Category Archives: Cancer

Combined Hyperthermia and Photodynamic Therapy Using a Sub-THz Gyrotron as a Radiation Source

Some researcher may think that using a gyrotron for DNP-NMR spectroscopy seems to be a very exotic application. This article describes another application that is up to now rather unusual – heating up cancer tissue for cancer treatment.

Miyoshi, N., et al., Combined Hyperthermia and Photodynamic Therapy Using a Sub-THz Gyrotron as a Radiation Source. J Infrared Milli Terahz Waves, 2016: p. 1-10.

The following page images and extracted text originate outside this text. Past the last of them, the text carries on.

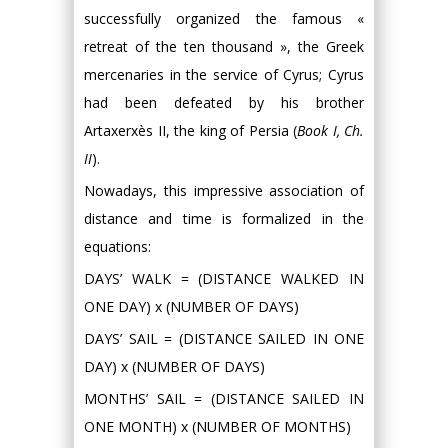
successfully organized the famous «
retreat of the ten thousand », the Greek
mercenaries in the service of Cyrus; Cyrus
had been defeated by his brother
Artaxerxès II, the king of Persia (
Book I, Ch.
II
).
Nowadays, this impressive association of
distance and time is formalized in the
equations:
DAYS’ WALK = (DISTANCE WALKED IN
ONE DAY) x (NUMBER OF DAYS)
DAYS’ SAIL = (DISTANCE SAILED IN ONE
DAY) x (NUMBER OF DAYS)
MONTHS’ SAIL = (DISTANCE SAILED IN
ONE MONTH) x (NUMBER OF MONTHS)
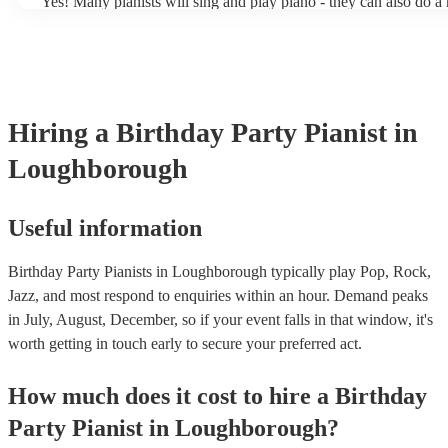
Yes! Many pianists will sing and play piano - they can also do a 
accompanied and unaccompanied music to provide some variation
performance! They'll most likely mention this information on their
well as have links to videos showcasing their skills.
Hiring
a
Birthday Party
Pianist
in
Loughborough
Useful information
Birthday Party Pianists in Loughborough typically play Pop, Rock,
Jazz, and most respond to enquiries within an hour.
Demand peaks
in July, August, December, so if your event falls in that window, it's
worth getting in touch early to secure your preferred act.
How much does it cost to hire
a
Birthday
Party
Pianist
in
Loughborough
?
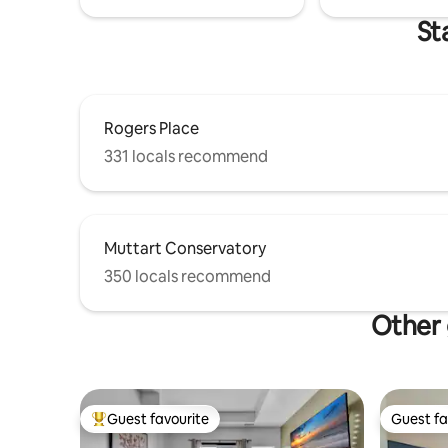
St
Rogers Place
331 locals recommend
Muttart Conservatory
350 locals recommend
Other 
Guest favourite
Guest fa
Top guest favourite
Guest fa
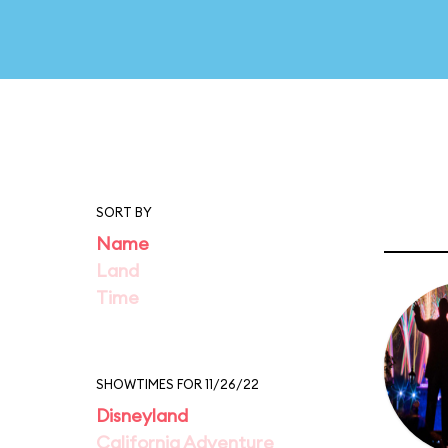
SORT BY
Name
Land
Time
SHOWTIMES FOR 11/26/22
Disneyland
California Adventure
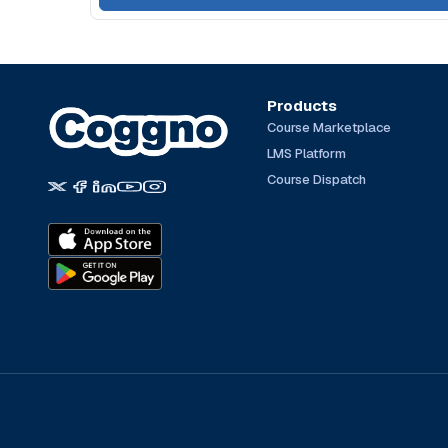
Products
Course Marketplace
LMS Platform
Course Dispatch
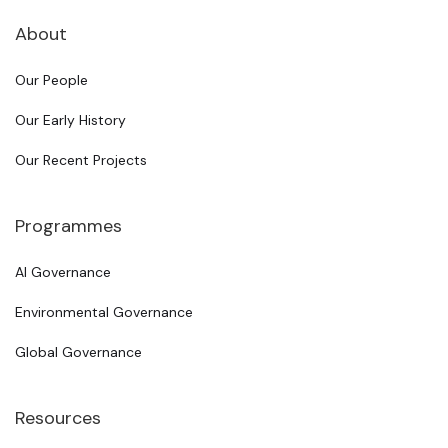
About
Our People
Our Early History
Our Recent Projects
Programmes
AI Governance
Environmental Governance
Global Governance
Resources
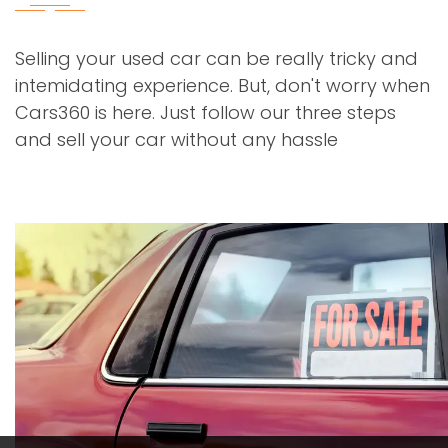
Selling your used car can be really tricky and
intemidating experience. But, don't worry when
Cars360 is here. Just follow our three steps
and sell your car without any hassle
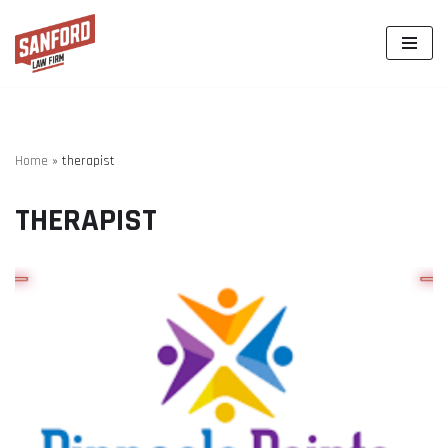
Skip
to
content
Home
»
therapist
THERAPIST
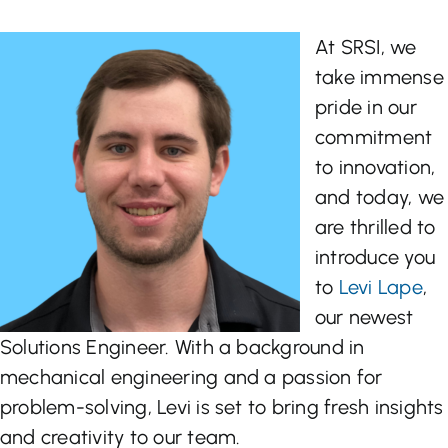
Let’s Talk
At SRSI, we
take immense
pride in our
commitment
to innovation,
and today, we
are thrilled to
introduce you
to
Levi Lape
,
our newest
Solutions Engineer. With a background in
mechanical engineering and a passion for
problem-solving, Levi is set to bring fresh insights
and creativity to our team.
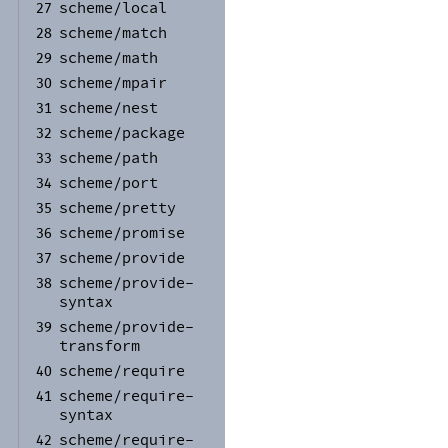
scheme/
local
27
scheme/
match
28
scheme/
math
29
scheme/
mpair
30
scheme/
nest
31
scheme/
package
32
scheme/
path
33
scheme/
port
34
scheme/
pretty
35
scheme/
promise
36
scheme/
provide
37
scheme/
provide-
38
syntax
scheme/
provide-
39
transform
scheme/
require
40
scheme/
require-
41
syntax
scheme/
require-
42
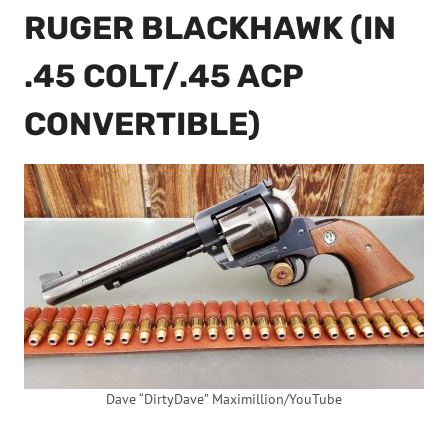
RUGER BLACKHAWK (IN
.45 COLT/.45 ACP
CONVERTIBLE)
Dave “DirtyDave” Maximillion/YouTube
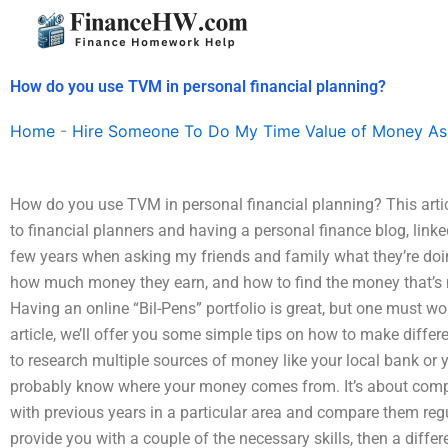
Skip
to
content
How do you use TVM in personal financial planning?
Home
-
Hire Someone To Do My Time Value of Money As
How do you use TVM in personal financial planning? This arti
to financial planners and having a personal finance blog, linke
few years when asking my friends and family what they’re doi
how much money they earn, and how to find the money that’s n
Having an online “Bil-Pens” portfolio is great, but one must w
article, we’ll offer you some simple tips on how to make differ
to research multiple sources of money like your local bank or 
probably know where your money comes from. It’s about compa
with previous years in a particular area and compare them regul
provide you with a couple of the necessary skills, then a diffe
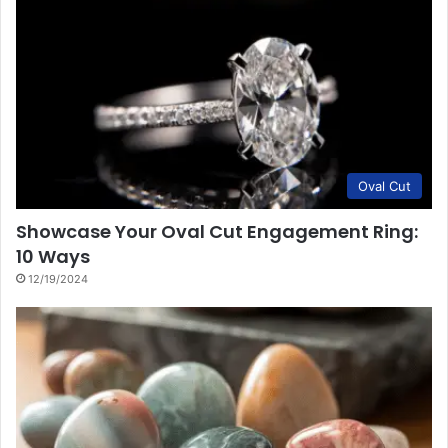
Oval Cut
Showcase Your Oval Cut Engagement Ring:
10 Ways
12/19/2024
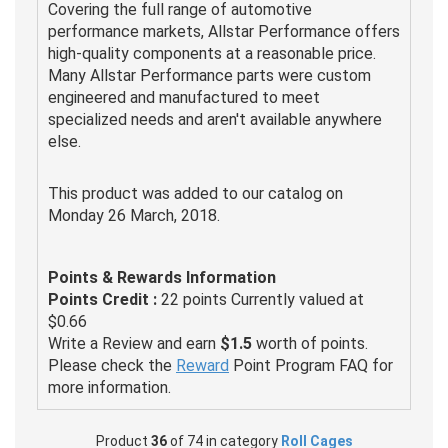
Covering the full range of automotive
performance markets, Allstar Performance offers
high-quality components at a reasonable price.
Many Allstar Performance parts were custom
engineered and manufactured to meet
specialized needs and aren't available anywhere
else.
This product was added to our catalog on
Monday 26 March, 2018.
Points & Rewards Information
Points Credit :
22 points Currently valued at
$0.66
Write a Review and earn
$1.5
worth of points.
Please check the
Reward
Point Program FAQ for
more information.
Product
36
of 74 in category
Roll Cages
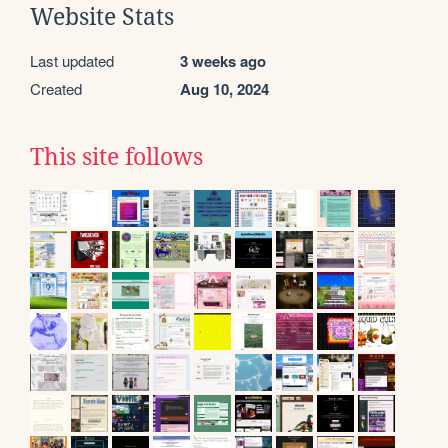
Website Stats
Last updated
3 weeks ago
Created
Aug 10, 2024
This site follows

http://dx.doi.org/10.1007/s10762-016-0271-z

In this paper, we present results of a hyperthermia treatment of malignant tumors using a gyrotron as a radiation source for heating of the cancerous tissue. They clearly demonstrate the efficiency of the irradiation by sub-THz waves, which leads to steady decrease of the volume of the tumor and finally to its disappearance. A combination of hyperthermia and photodynamic therapy (PDT) that utilizes a novel multifunctional photosensitizer has also been explored. In the latter case, the results are even more convincing and promising. In particular, while after a hyperthermia treatment sometimes a regrowth of the tumor is being observed, in the case of combined hyperthermia and PDT such regrowth has never been noticed. Another combined therapy is based on a preheating of the tumor by gyrotron radiation to temperatures lower than the hyperthermia temperature of 43 °C and followed then by PDT. The results show that such combination significantly increases the efficiency of the treatment. We consider this phenomenon as a synergy effect since it is absent when hyperthermia and PDT are applied separately, and manifests itself only when both methods are combined.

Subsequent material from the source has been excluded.